If something grows at a rate of 25% per month, then the amount after 16 months will be $ P\cdot1.25^{16}$. This is true of money, of population, or of anything else. The phrase "grows at a rate of 25% per month" means that at the end of every month the quantity is 25% bigger than it was at the beginning of the month. The factor of increase for one month is therefore 1.25, and the factor of increase for 16 months is $1.25^{16}$.

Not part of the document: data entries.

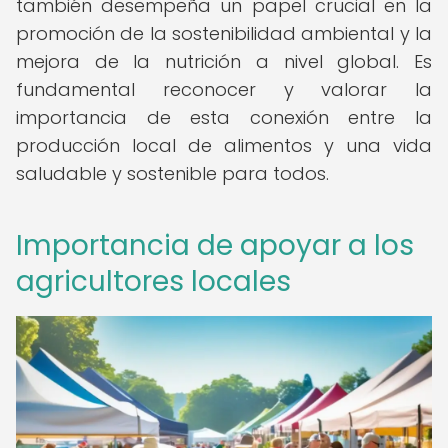
también desempeña un papel crucial en la
promoción de la sostenibilidad ambiental y la
mejora de la nutrición a nivel global. Es
fundamental reconocer y valorar la
importancia de esta conexión entre la
producción local de alimentos y una vida
saludable y sostenible para todos.
Importancia de apoyar a los
agricultores locales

It is always possible to rewrite the expression for quantity in a base other than base 1.25. The usual choice is the natural base $e\approx2.718$. In this base, the amount is given by $P\cdot e^{16k}$, where $k=\log_e1.25\approx0.2231$. But $k$ is not the same thing as the rate. Sometimes $k$ is referred to as the "rate under continuous compounding" or "continuous rate". This terminology comes from the theory of compound interest. So, for example, if you invest \$15000 at an annual rate of 20%, compounded continuously, then the amount after three years will be $15000\cdot e^{(3)(0.2)}$, whereas without the continuous compounding it will be $15000\cdot1.2^3$. If you are not familiar with compound interest, you can simply think of $k$ as the base conversion factor - that is, the factor needed to convert from base 1.25 to base $e$.
You always need to be clear about what kind of rate you are dealing with. If the word "rate" is used without a modifier such as "continuous", you should assume that it is the ordinary sort of rate described in the first paragraph above.